Le droit concret, terrien, qui s'applique sur la terre, par des faits précis, un piquet, le vestige d'une palissade, un ancien bornage déblayé, un fossé d'écoulement encore vaguement tracé... telle est la véritable dimension du droit. Véritable puisque initiale. Ensuite viennent les abstractions, mais elles doivent être tirées de réalités concrètes.

Apprendre le droit et initialement le pratiquer essentiellement avec les liens, les obligations, les rapports, les actions qui n'ont ni existence tangible ni représentation sûre, pas même chez les meilleurs théoriciens, c'est s'assurer de devenir un jour un juriste théorique qui élabore des théories, ou plus communément manie des théories, qui ne tiennent pas la route cinq minutes devant un (bon) juge.

Cette ambiance-là menace depuis longtemps le droit moderne et le sape au point d'en faire une œuvre à retoucher périodiquement : le droit ne prévoit plus grand chose. Le droit (donc les lois, les décisions de justices et les pratiques) renie sa vocation première. La norme prévue et invalidée et la négation du fait normatif !

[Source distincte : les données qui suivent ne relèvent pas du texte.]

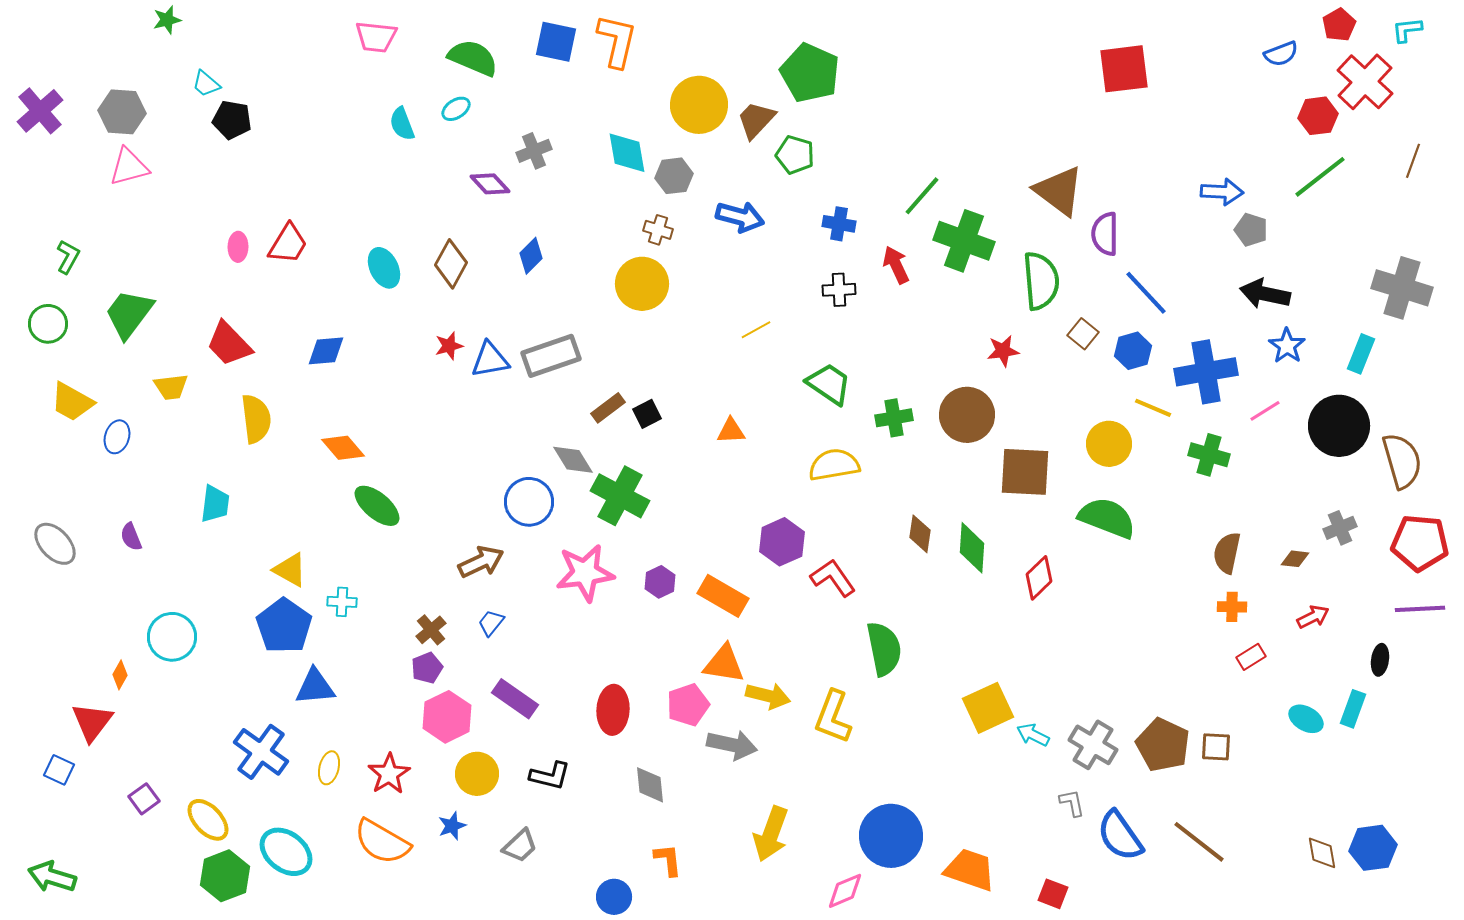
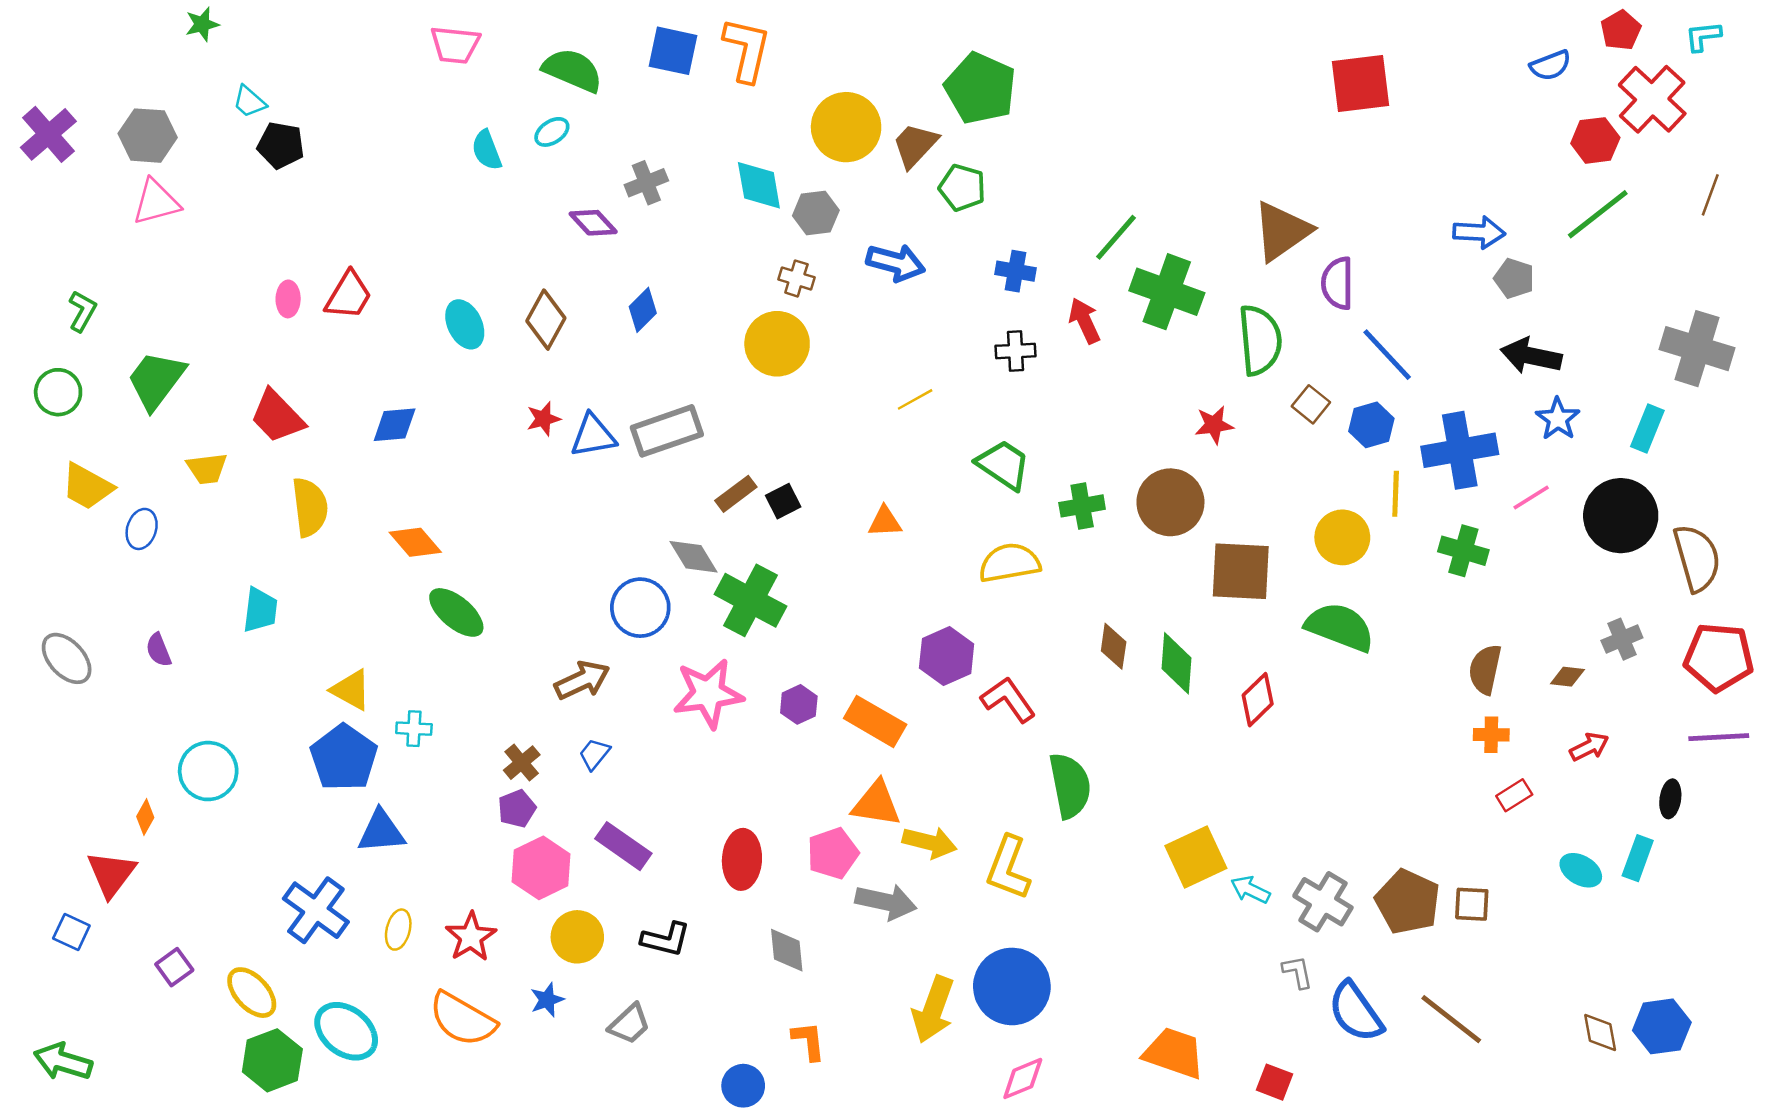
brown triangle: (1059, 191) -> (1282, 231), turned 48
yellow line: (1153, 408) -> (1396, 494), turned 69
blue circle: (891, 836) -> (1012, 986), moved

Une autre conséquence opère dans l'esprit des juristes qui prétendent opérer au moyen de pures abstractions. Ils s'y perdent ! Voir des juges professionnels ne pas comprendre et ne pas savoir juger des cas concrets de possession acquisitive démontre cela (tout en détruisant le mythe de l'école nationale qui opère probablement sur une culture unique qui n'est pas celle du concret).

Il est étonnant de voir que des juges professionnels aient tant de mal avec le concret de la possession, la réalité la plus grossière qui soit : le fait d'être sur une parcelle de terre, de l'occuper. Étonnant de les voir ne pas savoir attacher les faits significatifs (les preuves, les modes de preuve), confirmant ou non ce fait grossier, par des marques sur le terrain par des pièces administratives, par des actes de vente (fussent-ils irréguliers), par des témoignages voire par des actes de notoriété.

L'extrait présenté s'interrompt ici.